The solution we are exploring in our scholarly research is one we call bundling. Bundling is the creation of shared experience by way of combining, or bundling together, two friends’ mundane life tasks. Rather than carving out unique time for a book club, pick a task that you do anyway on your own, like shopping for groceries, cooking dinner, or even reading bedtime stories. Then, connect it with a friend who is doing that same thing by using technology. For instance, when it’s time to shop for groceries, shop at the same time as your friend but talk to them on your Airpods while you shop. When it’s time to cook dinner, connect with your friend on Facetime and share your kitchen tricks on video. When it’s time to read a bedtime story to your kids, connect on Zoom and let your friend’s kids listen in. The special sauce behind bundling is that you need not be in the same place, just the same time.
Bundling allows us to include friends in our messy lives. Unlike a happy hour, bundling doesn’t sacrifice any of our precious free time - and you don’t even need to leave the house. Rather, bundling allows us to leverage our current activities as parents to simultaneously strengthen our friendships. Integrating our friends into the necessary parts of our lives makes us more authentic by showing our friends what is really happening behind the scenes (as opposed to the happy front we display in Facebook posts). This kind of intimate self-disclosure and vulnerability is a key ingredient for maintaining close relationships. Bundling can be quick, too. It may only take a weekly call while you clean your living room to make you feel close to a friend who lives in another city.
The great news about bundling is that we now live in a time of abundance in tech solutions to help us share our moments. Many working parents are discovering a plethora of tech products for connecting online, especially now with so many of us social distancing. As you consider the power of bundling, the following tech options are just the tip of the iceberg:
- Use Zoom or Skype while cooking. Try cooking or baking the same thing as your friend in real time, all the while watching each others’ creations unfold.

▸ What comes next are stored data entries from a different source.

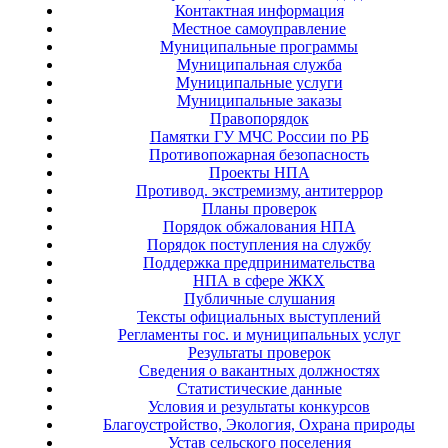
Контактная информация
Местное самоуправление
Муниципальные программы
Муниципальная служба
Муниципальные услуги
Муниципальные заказы
Правопорядок
Памятки ГУ МЧС России по РБ
Противопожарная безопасность
Проекты НПА
Противод. экстремизму, антитеррор
Планы проверок
Порядок обжалования НПА
Порядок поступления на службу
Поддержка предпринимательства
НПА в сфере ЖКХ
Публичные слушания
Тексты официальных выступлений
Регламенты гос. и муниципальных услуг
Результаты проверок
Сведения о вакантных должностях
Статистические данные
Условия и результаты конкурсов
Благоустройство, Экология, Охрана природы
Устав сельского поселения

- Use Marco Polo to create brief video messages in the moment for viewing by your friend later in the day. Keep it short and keep it real.
- Use noise cancelling earbuds to talk on the phone (yes, the phone) while doing housework, like emptying the dishwasher, doing laundry, or cleaning up.
- Use Facetime or Duo while grocery shopping. Show off the odd and esoteric items you buy for your kids.
- Simulate the movie theater experience with your family and friend’s family. Click play on Hulu or Netflix on the phone at the same time, hang up, and then talk about the movie after it’s over. If the movie is a comedy, try adding a voice-only connection to your friend’s house so that you can hear the reaction to the funny bits; laughter is infectious.
- Working the same time as friends? Use Slack instead of text messaging to keep each other up to date with your goals, focused, and connected throughout the workday. Make a virtual coffee shop with video and your own home brew.
Parents with careers have an enormous challenge in time management, but that challenge can actually be assisted, not worsened, by taking the time to connect with friends. There are many ways to keep in touch with your friends without sacrificing who you are. Encourage your friends to bundle their tasks with you - it may well help the both of you without adding any extra effort or stress. Any time you intend to do something alone, ask yourself if there’s a way you can include a friend.
Neal J. Roese is the SC Johnson Chair in Global Marketing at the Kellogg School of Management at Northwestern University.
Kyle S. H. Dobson is a PhD Candidate in Management & Organizations at the Kellogg School of Management at Northwestern University.